• What you are asked to do
Extract each line holding the word "Bogfortegnelse" from the entries.

• Entries supplied
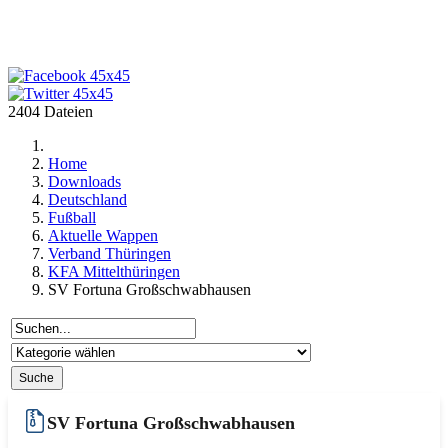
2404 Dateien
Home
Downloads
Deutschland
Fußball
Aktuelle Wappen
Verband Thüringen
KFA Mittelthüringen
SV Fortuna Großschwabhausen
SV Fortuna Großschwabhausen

--

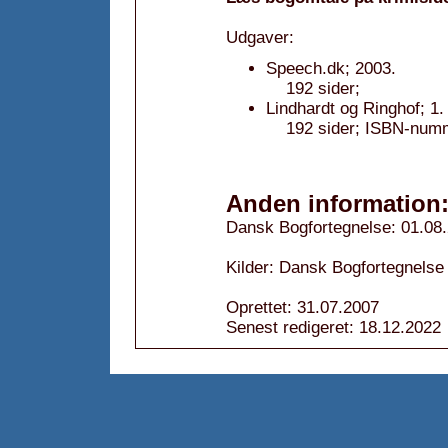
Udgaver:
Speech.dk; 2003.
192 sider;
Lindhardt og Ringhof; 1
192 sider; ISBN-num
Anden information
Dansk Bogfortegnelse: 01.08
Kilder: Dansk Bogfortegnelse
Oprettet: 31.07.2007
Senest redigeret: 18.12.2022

==

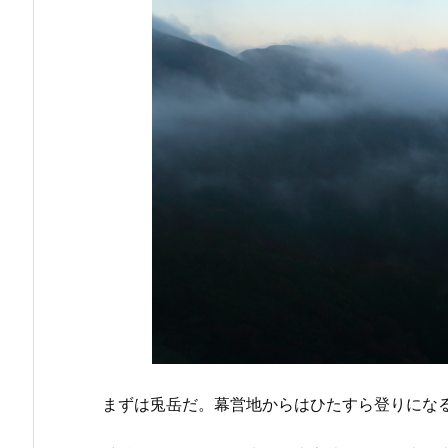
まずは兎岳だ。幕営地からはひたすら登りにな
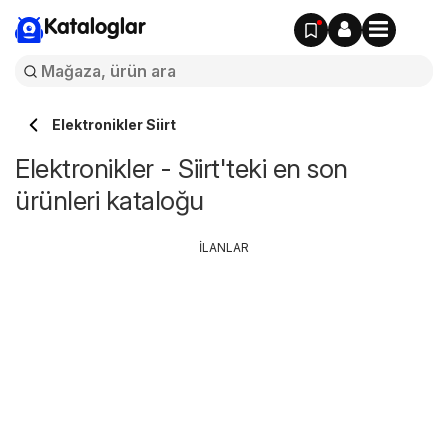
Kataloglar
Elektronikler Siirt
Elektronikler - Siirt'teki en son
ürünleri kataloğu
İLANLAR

• Worked solution
Dansk Bogfortegnelse: 01.08
Kilder: Dansk Bogfortegnelse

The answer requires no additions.